While it's natural and valid to enjoy this time of high energy and passion, it's important to stay grounded in reality and address both you and your partner's needs — and to remember that you're still getting to know each other. After all, it's really easy to ignore red flags when you're absolutely infatuated with someone.
The Reality-Check Stage
After the sun begins to set on the honeymoon phase, most relationships start to be put to the test. During this time, both you and your partner start to see quirks and flaws in each other that you may have previously overlooked due to infatuation. "This stage is when some level of awareness and conflict might happen," Ouimet says. "You and your partner start to really figure each other out."
In this reality-check stage, you have to face human traits and begin figuring out if they are something you can live with in the long term. However, this stage is also a great time to start building a sense of trust and to establish that you're both on each other's teams.
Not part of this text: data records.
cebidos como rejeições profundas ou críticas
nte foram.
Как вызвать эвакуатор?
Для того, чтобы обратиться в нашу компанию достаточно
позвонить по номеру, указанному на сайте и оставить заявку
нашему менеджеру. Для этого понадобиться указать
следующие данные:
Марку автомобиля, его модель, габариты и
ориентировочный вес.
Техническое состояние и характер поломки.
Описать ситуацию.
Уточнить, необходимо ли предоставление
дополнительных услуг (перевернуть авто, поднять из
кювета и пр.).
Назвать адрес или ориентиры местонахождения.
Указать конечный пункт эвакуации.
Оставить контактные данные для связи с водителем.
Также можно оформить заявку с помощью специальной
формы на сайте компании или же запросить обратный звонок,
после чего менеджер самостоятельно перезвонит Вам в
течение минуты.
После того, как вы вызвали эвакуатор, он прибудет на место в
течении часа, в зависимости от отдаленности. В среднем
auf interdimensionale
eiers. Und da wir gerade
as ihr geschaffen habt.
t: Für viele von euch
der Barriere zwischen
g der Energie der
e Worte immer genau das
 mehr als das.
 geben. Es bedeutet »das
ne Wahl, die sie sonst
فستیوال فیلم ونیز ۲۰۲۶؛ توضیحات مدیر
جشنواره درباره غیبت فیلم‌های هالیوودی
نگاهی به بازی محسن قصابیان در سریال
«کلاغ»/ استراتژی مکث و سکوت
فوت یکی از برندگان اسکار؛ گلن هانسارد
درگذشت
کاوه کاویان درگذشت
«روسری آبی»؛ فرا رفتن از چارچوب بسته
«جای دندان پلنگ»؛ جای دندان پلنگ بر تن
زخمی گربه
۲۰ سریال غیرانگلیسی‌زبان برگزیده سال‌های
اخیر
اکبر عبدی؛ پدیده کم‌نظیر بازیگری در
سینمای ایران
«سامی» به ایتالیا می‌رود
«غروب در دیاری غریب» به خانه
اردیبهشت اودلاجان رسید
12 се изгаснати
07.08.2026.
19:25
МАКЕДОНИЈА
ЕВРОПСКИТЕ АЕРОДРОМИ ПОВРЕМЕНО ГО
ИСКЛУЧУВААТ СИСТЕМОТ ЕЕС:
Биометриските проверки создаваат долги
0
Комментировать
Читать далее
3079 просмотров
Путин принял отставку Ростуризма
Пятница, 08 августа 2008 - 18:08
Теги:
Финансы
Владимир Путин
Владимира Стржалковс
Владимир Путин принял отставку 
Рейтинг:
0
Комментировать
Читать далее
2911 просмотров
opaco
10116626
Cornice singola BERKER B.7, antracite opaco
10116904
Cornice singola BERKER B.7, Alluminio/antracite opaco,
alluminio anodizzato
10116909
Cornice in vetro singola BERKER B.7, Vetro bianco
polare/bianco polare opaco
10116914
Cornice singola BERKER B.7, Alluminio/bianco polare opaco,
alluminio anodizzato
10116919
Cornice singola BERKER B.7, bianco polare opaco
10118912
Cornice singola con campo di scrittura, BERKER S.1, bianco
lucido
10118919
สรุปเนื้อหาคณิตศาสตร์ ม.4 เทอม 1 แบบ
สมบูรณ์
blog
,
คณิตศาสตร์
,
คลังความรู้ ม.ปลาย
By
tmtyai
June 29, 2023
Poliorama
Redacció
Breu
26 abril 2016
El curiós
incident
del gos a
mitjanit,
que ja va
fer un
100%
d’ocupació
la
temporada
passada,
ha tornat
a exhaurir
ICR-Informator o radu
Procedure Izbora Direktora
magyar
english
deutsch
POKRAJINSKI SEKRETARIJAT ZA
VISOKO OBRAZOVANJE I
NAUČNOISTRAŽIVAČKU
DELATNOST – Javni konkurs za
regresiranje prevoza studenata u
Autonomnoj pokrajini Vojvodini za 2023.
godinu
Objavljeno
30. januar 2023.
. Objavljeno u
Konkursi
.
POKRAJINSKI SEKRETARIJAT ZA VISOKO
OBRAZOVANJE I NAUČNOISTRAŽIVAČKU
"In a healthy relationship, this is the time where really good communication skills can come in, where you should talk assertively about your needs, wants, and desires," Watson says. "In an unhealthy relationship, this is where resentment can start to build."
Try setting aside present time for sharing your thoughts and feelings with each other. You should also honour each other's communication styles and work toward productively resolving conflicts and issues.
The Work Stage
The "work" stage is arguably the longest and most difficult phase of a relationship. "If you choose to continue the relationship, then it's time to do work," Watson says. "When you haven't found a way for you and your partner to compromise or find a fit within a conflict, that means that there's still work to be done."
This stage may take a long time and can continue even through the first few years of a marriage. This is the time to move past the annoyances you find in your partner and actually take steps to compromise and figure out how to make the relationship work in the long run. Getting through the work stage can be a telltale sign that your relationship is endgame.
"This stage is when two people figure out boundaries and what is expected in the relationship," Ouimet says. "This is also very positive, because it's the 'make or break' stage."
The Acceptance Stage
The last stage of a relationship is the acceptance stage. As the name suggests, this time is when each of you learns to accept the other for they are and settle into your life partnership. "You know that you're in the acceptance phase when the things that used to bother you don't trigger you anymore," Watson says.
After putting the work in during your previous stage, you'll likely have a fruitful and peaceful relationship during this phase. "This [stage] occurs when a couple has achieved a healthy, well-balanced relationship with respect and integrity." Ouimet explains. "Both individuals feel loved and heard, and this stage is by far the best and most fulfilling, because you built a foundation strong enough to have an everlasting love."
If your relationship is still budding and new, you can still look forward to the peace and depth of love to come later on. It takes time and a lot of work, but the end result will make it all worth it.